╭─ Provided entries

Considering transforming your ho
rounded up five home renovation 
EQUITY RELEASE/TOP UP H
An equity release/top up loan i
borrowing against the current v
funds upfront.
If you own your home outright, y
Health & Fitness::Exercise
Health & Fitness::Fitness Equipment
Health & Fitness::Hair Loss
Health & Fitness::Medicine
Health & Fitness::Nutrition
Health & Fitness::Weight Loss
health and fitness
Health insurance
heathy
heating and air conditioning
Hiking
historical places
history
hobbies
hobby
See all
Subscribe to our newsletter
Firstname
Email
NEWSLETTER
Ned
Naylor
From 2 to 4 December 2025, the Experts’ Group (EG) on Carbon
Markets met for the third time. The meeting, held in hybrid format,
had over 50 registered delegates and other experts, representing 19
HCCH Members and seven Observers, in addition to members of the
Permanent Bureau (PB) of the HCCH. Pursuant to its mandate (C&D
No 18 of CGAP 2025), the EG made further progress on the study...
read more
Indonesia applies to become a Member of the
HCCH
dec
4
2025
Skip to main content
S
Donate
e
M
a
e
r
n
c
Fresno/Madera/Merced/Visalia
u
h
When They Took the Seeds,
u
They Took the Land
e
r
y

╰─
╭─ Provided entries

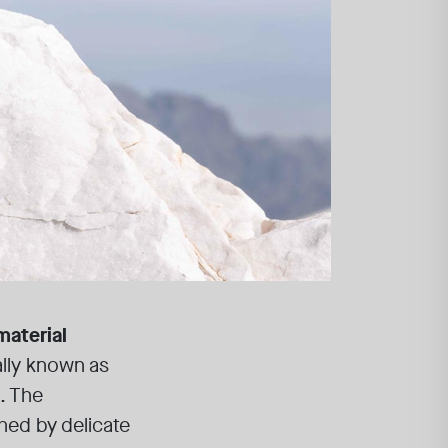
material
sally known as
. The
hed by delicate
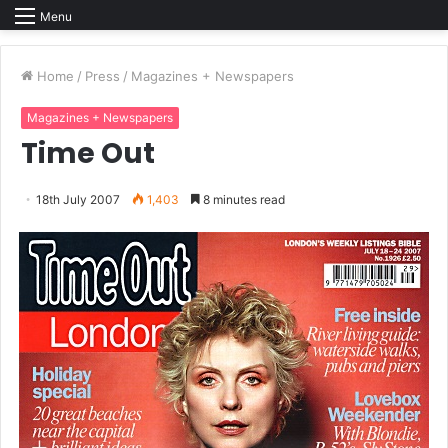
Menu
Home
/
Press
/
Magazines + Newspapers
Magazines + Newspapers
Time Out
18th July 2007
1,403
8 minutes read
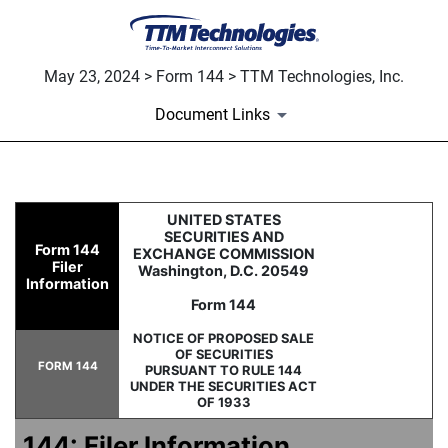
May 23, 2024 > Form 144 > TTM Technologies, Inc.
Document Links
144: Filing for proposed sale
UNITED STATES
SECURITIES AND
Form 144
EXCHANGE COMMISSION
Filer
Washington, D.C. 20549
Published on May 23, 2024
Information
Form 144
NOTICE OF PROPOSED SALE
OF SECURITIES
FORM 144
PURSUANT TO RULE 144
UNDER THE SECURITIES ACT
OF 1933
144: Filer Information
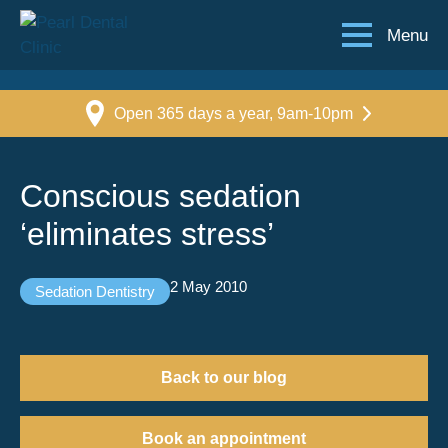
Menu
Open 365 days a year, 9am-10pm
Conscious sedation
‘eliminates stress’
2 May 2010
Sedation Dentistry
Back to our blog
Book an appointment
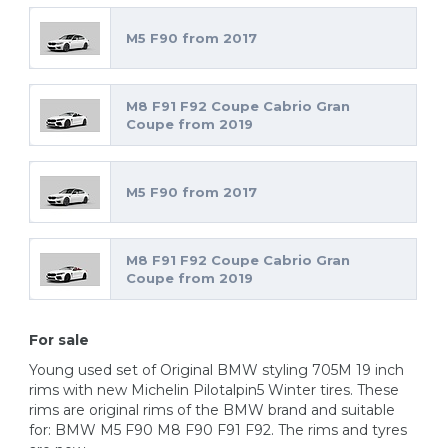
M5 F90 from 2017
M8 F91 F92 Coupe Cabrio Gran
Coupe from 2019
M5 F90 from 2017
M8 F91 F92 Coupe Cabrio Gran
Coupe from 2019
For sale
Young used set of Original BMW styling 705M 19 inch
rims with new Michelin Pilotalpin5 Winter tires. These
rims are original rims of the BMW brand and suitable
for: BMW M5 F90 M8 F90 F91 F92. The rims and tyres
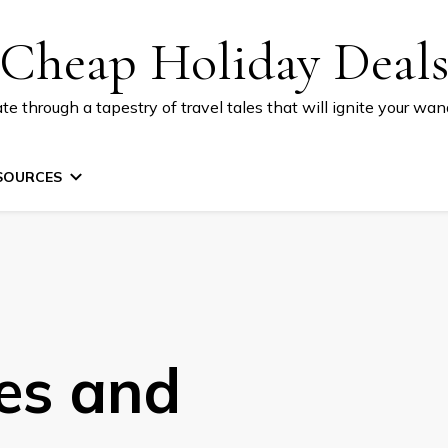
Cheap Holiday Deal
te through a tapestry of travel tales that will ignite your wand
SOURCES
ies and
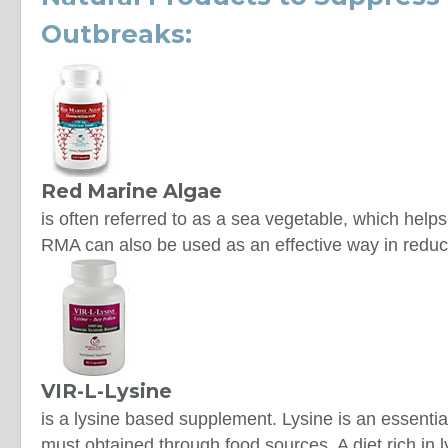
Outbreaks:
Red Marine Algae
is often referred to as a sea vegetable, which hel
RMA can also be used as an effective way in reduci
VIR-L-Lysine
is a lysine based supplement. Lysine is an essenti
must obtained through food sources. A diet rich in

╰─
╭─ Provided entries

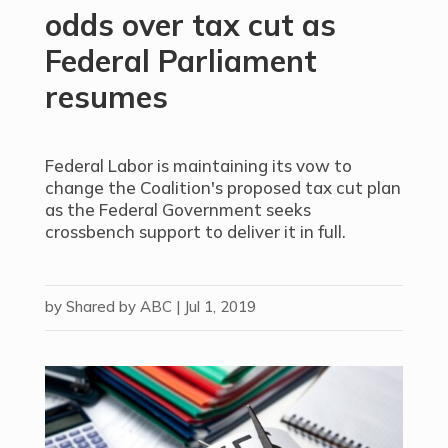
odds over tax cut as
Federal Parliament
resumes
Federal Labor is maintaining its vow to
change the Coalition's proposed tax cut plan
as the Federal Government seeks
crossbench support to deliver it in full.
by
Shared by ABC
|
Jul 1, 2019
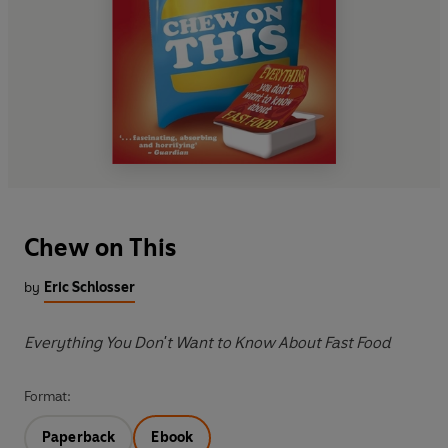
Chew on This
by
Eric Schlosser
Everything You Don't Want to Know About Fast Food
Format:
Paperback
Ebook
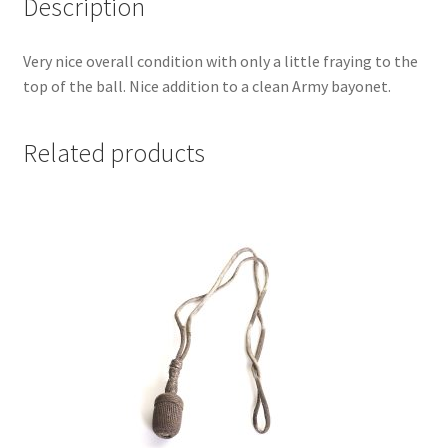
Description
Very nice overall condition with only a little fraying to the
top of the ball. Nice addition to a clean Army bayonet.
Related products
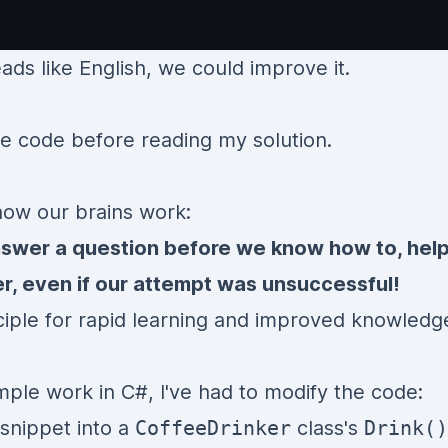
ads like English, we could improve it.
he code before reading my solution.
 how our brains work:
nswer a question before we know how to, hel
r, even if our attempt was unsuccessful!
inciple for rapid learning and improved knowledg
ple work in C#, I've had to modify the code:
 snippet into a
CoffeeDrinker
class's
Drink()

╰─

> _Task goal_: Provide the count of lines holding the word "Lysine" in these entries, and no other words.

> _Exercise response_: 2